The Christmas holiday is near and people in different parts of the world will have its own way of celebrating. The Puerto Rican Christmas version is known as Navidad. This is the day of Christmas-December 25 where Christians celebrate the birthday of Jesus. It is thought that Santa Claus will be bringing gifts to kids in which the custom originated in the USA way back 1940’s and now has become Puerto Rico’s Holiday tradition. Navidad is the time of tradition, aguinaldos, décimas, y de ser jíbaro Puertorriqueño which is the best of Puerto Rican culture.
Puerto Rican Food
Puerto Ricans begin their Christmas celebrations early in December and perhaps would end on the first week of January. Of course, this is the best time to talk about Puerto Rican food. The Puerto Rican cuisine is similar to that of Spanish, Mexican, and Cuban with a delightful blend of African, Taíno, and American influences.

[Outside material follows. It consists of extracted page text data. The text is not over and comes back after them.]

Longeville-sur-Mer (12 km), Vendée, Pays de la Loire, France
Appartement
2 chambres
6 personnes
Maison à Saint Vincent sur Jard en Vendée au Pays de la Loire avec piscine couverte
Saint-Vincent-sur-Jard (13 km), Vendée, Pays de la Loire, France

Nochebuena is a special dinner party done on Christmas Eve. Puerto Ricans like chicken so you would always see as part of the main dish, like baked chicken or turkey, and roasted pork or ham which is accompanied by Spanish rice with pigeon peas, local vegetables like cooked green bananas, fried plantains or cooked yam.
Some of the food appetizers and food during dinner generally includes with sizzling-hot appetizers such as bacalaitos, crunchy cod fritters; surullitos, sweet plump cornmeal fingers; and empanadillas, crescent-shaped turnovers filled with lobster, crab, conch, or beef. It is also thought that soups are a popular beginning for meals on Puerto Rico just like in other countries. There is a debate about whether one of the best-known soups, frijoles negros (black-bean soup), is Cuban or Puerto Rican in origin. Nevertheless, it is still a savory, if filling, opening to a meal. For their Holiday desserts, they have “arroz con dulce” (rice cooked with spices, sugar, milk, and coconut milk) and “tembleque” (a custard made with cornstarch, sugar, and coconut milk). They taste better cool down or cold, when its consistency becomes more solid. One for the festive Puerto Rican food is the lechón asado, or barbecued pig, which is usually cooked for a party of 12 or 15. It is traditional for picnics and al fresco parties. These are just one of the Puerto Rican food serve during holidays.

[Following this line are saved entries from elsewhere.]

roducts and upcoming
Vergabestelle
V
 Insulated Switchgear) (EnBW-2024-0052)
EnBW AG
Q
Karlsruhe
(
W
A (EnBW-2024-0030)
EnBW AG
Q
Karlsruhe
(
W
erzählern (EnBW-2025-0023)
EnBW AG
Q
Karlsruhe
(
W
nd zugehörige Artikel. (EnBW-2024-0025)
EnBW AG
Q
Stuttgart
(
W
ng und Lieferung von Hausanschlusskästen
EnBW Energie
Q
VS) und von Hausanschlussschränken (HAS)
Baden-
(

Despedida de Año is celebrated on December 31 in time to end the year and face and new one. The biggest and most important for all children is what they call, el Día de Reyes on January 6th. This is the day when children open their gifts the night before the Three Wise Men (Kings) left.

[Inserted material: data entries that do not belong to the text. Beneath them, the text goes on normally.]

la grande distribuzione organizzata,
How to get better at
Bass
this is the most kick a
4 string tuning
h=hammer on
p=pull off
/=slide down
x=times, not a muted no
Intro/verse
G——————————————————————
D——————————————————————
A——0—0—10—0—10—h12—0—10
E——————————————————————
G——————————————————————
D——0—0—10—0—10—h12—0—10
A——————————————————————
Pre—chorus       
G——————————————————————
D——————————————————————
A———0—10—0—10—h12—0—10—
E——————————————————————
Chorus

Their Christmas is different as they have a special “pava” (traditional straw-hat) to be worn just for Christmas. They have their own version of Christmas caroling which they call Parranda. It is when a small group of folks gathers to surprise another folk and they will be bringing their musical instruments like either guitarras, tamboriles, güiro maracas, or palitos in which they will play the traditional Aguinaldos.